Unnamed: 0,Date,Country,Confirmed,Deaths,Recovered,Active,New Cases,New Recovered,New Deaths
16887,2021-03-07,Bosnia and Herzegovina,135513,5228,117885,12400,0,0,0
121007,2021-03-16,Solomon Islands,18,0,16,2,0,0,0
49609,2020-07-16,Georgia,1006,15,883,108,2,10,0
20285,2020-03-25,Burkina Faso,146,4,10,132,32,3,0
110167,2020-03-27,Saint Kitts and Nevis,2,0,0,2,0,0,0


In [206]:
confirmed_country_day = country_daywise.groupby(['Country', 'Date'])['Confirmed'].sum().reset_index()
confirmed_country_day = confirmed_country_day[confirmed_country_day['Country'].isin(gt_10000)]
countries = confirmed_country_day['Country'].unique()

In [210]:
# ncols = 3
# nrows = math.ceil(len(countries) / ncols)

# fig = make_subplots(rows = nrows, cols = ncols, shared_xaxes = False, subplot_titles = countries)

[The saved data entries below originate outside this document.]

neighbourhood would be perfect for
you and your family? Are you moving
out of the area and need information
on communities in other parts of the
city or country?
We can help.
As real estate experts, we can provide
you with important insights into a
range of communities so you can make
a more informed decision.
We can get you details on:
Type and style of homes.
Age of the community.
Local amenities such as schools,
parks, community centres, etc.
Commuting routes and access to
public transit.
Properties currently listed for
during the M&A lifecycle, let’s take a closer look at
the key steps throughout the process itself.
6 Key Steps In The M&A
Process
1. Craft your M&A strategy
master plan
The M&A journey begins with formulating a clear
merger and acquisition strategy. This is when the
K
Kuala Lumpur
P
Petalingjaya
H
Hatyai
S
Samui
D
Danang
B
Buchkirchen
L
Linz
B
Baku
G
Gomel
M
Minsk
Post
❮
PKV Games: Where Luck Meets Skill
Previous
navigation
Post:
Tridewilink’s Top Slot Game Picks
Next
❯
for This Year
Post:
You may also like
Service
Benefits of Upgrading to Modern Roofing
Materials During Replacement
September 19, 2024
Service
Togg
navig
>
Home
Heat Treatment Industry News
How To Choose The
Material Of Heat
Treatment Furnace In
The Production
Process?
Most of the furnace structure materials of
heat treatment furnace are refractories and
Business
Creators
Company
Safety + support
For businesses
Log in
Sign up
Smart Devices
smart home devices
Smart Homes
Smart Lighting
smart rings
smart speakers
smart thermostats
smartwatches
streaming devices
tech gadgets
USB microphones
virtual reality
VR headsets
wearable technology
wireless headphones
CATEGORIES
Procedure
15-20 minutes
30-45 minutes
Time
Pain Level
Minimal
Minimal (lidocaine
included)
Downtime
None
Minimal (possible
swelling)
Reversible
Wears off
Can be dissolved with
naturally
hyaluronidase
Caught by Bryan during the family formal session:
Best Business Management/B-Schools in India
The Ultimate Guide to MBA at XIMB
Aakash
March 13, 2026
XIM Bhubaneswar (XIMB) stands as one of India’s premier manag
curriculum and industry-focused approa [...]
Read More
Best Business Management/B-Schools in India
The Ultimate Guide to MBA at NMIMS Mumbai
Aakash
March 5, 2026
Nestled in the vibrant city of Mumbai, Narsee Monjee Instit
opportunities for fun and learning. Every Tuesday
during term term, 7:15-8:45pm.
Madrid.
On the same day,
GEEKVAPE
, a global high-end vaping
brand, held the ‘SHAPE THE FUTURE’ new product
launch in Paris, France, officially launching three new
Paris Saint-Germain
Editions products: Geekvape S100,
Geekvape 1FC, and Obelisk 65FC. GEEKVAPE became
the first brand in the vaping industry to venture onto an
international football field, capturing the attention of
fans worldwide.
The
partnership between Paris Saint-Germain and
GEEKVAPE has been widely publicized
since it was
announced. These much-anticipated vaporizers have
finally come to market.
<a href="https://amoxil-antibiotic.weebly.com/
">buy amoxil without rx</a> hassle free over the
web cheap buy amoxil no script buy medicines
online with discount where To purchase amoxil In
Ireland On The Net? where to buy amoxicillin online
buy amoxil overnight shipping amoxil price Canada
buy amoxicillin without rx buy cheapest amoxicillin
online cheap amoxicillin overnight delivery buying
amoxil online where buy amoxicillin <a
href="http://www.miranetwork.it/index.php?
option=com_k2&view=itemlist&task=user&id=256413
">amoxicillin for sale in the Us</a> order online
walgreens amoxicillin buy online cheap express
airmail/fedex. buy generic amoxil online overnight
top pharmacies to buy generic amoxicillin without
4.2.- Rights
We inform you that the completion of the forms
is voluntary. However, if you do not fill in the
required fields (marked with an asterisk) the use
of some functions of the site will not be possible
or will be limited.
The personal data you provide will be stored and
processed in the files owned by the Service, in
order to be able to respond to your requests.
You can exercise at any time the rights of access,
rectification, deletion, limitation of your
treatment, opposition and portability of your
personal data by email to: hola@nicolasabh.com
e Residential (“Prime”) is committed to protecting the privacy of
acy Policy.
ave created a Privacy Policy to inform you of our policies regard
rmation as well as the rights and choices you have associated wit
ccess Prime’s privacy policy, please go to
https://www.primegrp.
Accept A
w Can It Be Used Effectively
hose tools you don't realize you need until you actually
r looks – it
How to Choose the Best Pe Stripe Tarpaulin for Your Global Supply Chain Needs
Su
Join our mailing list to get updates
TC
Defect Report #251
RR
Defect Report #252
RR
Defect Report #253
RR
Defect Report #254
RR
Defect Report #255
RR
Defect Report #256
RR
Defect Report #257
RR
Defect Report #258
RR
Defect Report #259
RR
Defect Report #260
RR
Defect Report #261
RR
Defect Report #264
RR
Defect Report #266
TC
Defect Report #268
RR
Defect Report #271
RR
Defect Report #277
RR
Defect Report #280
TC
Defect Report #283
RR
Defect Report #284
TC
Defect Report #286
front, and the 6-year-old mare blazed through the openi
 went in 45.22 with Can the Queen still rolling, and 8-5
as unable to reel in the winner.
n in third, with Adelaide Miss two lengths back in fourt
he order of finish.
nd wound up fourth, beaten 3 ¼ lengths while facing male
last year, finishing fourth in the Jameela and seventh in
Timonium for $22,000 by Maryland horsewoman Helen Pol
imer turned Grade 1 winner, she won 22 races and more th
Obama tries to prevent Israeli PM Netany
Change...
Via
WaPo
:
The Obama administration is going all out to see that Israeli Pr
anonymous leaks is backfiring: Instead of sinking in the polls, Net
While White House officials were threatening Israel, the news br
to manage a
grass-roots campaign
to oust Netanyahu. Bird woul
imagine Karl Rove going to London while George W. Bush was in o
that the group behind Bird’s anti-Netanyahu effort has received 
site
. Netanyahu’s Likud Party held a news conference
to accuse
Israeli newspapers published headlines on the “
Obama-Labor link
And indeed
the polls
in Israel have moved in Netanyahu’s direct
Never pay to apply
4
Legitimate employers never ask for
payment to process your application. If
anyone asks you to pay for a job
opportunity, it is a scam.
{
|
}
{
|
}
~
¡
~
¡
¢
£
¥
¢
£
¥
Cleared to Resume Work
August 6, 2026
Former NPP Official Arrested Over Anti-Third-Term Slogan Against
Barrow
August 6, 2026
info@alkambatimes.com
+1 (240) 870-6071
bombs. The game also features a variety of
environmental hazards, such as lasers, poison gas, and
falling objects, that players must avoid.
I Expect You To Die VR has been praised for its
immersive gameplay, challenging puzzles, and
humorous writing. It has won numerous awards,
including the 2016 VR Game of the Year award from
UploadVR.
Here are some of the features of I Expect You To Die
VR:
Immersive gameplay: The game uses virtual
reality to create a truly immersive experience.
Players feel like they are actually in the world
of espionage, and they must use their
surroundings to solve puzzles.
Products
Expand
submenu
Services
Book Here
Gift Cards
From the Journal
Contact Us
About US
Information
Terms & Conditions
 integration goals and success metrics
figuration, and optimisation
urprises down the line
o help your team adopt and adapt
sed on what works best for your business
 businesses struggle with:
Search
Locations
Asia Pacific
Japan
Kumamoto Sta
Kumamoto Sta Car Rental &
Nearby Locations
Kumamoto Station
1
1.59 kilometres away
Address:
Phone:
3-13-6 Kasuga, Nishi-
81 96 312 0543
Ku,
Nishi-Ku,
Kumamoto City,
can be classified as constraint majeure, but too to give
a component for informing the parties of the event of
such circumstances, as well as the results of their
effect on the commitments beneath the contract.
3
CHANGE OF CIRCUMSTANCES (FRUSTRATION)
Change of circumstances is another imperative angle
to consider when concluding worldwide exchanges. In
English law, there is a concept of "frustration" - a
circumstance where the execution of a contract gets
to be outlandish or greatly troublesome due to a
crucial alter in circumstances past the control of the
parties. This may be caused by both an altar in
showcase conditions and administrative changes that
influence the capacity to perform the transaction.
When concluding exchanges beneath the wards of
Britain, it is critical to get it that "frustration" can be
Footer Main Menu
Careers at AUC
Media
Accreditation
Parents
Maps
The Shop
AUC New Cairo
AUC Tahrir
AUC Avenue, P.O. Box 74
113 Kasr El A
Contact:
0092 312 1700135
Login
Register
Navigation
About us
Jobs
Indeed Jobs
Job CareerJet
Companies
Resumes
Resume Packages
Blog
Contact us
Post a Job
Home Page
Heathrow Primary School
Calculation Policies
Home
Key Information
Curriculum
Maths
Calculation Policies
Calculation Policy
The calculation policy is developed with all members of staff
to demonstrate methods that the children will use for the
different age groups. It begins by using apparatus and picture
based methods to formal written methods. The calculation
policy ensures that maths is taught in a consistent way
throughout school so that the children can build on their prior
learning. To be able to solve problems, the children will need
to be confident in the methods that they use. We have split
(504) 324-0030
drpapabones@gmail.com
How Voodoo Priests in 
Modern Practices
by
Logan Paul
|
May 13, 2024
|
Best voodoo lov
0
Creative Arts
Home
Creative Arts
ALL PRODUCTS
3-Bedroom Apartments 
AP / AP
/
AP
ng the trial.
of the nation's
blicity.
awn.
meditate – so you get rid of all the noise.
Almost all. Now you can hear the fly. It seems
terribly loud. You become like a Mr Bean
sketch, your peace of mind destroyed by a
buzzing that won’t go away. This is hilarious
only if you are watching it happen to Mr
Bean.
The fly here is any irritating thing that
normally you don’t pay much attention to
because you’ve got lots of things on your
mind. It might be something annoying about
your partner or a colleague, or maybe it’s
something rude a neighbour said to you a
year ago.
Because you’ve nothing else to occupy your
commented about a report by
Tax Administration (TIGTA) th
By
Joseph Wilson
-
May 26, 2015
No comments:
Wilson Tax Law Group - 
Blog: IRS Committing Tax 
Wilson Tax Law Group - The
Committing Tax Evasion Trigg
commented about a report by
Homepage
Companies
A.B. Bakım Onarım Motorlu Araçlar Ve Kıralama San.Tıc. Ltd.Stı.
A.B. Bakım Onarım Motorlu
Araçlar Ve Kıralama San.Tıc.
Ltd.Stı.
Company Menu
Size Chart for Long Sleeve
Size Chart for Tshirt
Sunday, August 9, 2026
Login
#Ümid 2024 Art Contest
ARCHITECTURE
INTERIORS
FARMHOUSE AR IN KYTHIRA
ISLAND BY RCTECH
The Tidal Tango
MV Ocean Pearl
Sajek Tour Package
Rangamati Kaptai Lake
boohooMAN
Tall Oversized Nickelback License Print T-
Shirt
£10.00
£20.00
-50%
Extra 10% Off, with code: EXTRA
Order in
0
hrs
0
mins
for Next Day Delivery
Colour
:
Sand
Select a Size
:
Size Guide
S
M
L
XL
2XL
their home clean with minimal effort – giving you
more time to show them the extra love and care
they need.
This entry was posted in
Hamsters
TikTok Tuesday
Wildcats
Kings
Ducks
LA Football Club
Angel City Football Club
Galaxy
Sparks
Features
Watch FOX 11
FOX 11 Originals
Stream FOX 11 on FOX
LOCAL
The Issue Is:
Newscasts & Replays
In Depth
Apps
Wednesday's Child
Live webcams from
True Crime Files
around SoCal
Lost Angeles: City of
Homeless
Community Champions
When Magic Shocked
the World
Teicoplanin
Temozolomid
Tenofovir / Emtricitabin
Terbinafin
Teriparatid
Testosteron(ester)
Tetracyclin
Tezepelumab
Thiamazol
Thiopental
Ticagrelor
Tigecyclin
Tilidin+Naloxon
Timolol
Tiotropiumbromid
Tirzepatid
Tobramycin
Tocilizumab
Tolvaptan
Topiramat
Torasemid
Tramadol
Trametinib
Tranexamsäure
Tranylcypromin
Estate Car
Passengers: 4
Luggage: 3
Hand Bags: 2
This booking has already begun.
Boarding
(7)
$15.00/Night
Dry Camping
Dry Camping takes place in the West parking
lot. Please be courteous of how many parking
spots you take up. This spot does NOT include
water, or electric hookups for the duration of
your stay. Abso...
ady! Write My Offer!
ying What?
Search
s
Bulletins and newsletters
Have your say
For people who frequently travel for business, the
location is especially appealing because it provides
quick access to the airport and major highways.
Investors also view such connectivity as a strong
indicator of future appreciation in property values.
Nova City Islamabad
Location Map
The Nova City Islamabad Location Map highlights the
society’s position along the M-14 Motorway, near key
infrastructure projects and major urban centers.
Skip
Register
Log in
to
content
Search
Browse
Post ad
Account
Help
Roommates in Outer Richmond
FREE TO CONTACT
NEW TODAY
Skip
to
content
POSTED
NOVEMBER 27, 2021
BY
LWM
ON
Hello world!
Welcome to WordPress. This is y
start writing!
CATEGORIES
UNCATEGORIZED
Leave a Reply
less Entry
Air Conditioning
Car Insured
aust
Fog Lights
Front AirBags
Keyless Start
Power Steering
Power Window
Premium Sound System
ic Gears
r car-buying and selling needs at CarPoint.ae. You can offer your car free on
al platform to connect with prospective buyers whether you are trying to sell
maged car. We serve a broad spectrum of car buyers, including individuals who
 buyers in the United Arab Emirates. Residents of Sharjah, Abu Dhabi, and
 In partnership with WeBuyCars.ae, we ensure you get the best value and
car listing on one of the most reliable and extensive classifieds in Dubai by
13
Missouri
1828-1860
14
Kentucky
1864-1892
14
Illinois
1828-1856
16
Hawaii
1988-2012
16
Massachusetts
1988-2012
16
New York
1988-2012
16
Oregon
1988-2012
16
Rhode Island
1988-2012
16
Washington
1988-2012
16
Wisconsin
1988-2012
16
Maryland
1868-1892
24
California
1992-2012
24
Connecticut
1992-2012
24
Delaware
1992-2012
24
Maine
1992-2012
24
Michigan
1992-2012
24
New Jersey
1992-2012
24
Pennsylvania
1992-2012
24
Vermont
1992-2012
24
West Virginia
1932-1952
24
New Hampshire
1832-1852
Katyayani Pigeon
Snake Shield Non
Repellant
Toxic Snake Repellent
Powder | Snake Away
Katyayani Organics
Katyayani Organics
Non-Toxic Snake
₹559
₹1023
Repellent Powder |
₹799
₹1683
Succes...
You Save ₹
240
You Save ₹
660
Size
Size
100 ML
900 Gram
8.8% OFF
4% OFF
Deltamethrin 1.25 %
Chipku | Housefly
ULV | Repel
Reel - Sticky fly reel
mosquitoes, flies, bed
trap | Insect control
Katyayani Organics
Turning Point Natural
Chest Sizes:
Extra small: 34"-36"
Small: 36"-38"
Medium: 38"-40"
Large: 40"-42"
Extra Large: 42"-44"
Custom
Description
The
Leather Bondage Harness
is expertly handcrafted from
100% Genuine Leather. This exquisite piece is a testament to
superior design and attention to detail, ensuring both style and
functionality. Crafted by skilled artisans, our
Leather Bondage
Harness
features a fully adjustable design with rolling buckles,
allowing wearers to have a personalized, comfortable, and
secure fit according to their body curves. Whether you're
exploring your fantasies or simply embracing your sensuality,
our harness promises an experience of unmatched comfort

# for idx, country in enumerate(countries):
#     row = int((idx/ncols) + 1)
#     col = int((idx % ncols) + 1)
#     fig.add_trace(go.Bar(x = confirmed_country_day.Date, 
#                          y = confirmed_country_day.loc[confirmed_country_day.Country == country, 'Confirmed'], 
#                          name = country), row = row, col = col)
# fig.update_layout(height = 4000, title_text = 'Confirmed Cases in each Country')
# fig.update_layout(showlegend = False)
# fig.show()

### Covid-19 vs Other Similar Epidemics
*Data from wiki*

In [215]:
epidemic_data = {'epidemic': ['COVID-19', 'EBOLA', 'MERS', 'H1N1', 'SARS'],
             'start_year': [2019, 2013, 2012, 2009, 2002],
             'end_year': [2022, 2016, 2020, 2010, 2004],
             'confirmed': [full_latest.Confirmed.sum(), 28646, 2519, 6724149, 8422],
             'deaths': [full_latest.Deaths.sum(), 11323, 866, 19454, 813]
            }

epidemics = pd.DataFrame(epidemic_data)
epidemics

Unnamed: 0,epidemic,start_year,end_year,confirmed,deaths
0,COVID-19,2019,2022,408442142,5802000
1,EBOLA,2013,2016,28646,11323
2,MERS,2012,2020,2519,866
3,H1N1,2009,2010,6724149,19454
4,SARS,2002,2004,8422,813


In [216]:
epidemics['mortality'] = round(epidemics.deaths / epidemics.confirmed * 100, 2)
epidemics

Unnamed: 0,epidemic,start_year,end_year,confirmed,deaths,mortality
0,COVID-19,2019,2022,408442142,5802000,1.42
1,EBOLA,2013,2016,28646,11323,39.53
2,MERS,2012,2020,2519,866,34.38
3,H1N1,2009,2010,6724149,19454,0.29
4,SARS,2002,2004,8422,813,9.65


In [217]:
temp = epidemics.melt(id_vars = 'epidemic', value_vars = ['confirmed', 'deaths', 'mortality'], 
                     var_name = 'Case', value_name = 'Value')

In [218]:
temp

Unnamed: 0,epidemic,Case,Value
0,COVID-19,confirmed,408442100.0
1,EBOLA,confirmed,28646.0
2,MERS,confirmed,2519.0
3,H1N1,confirmed,6724149.0
4,SARS,confirmed,8422.0
5,COVID-19,deaths,5802000.0
6,EBOLA,deaths,11323.0
7,MERS,deaths,866.0
8,H1N1,deaths,19454.0
9,SARS,deaths,813.0


In [220]:
fig = px.bar(temp, x = 'epidemic', y = 'Value', color = 'epidemic', text = 'Value', facet_col = 'Case', 
            color_discrete_sequence = px.colors.qualitative.Bold)
fig.update_traces(textposition = 'outside')
fig.update_layout(uniformtext_minsize = 8, uniformtext_mode = 'hide')
fig.update_yaxes(showticklabels = False)
fig.layout.yaxis2.update(matches = None)
fig.layout.yaxis3.update(matches = None)
fig.show()

As we can see **COVID-19** has the highest number of **confirmed and deaths cases** but a very **low mortality rate** when compared with **EBOLA, MERS** and **SARS**.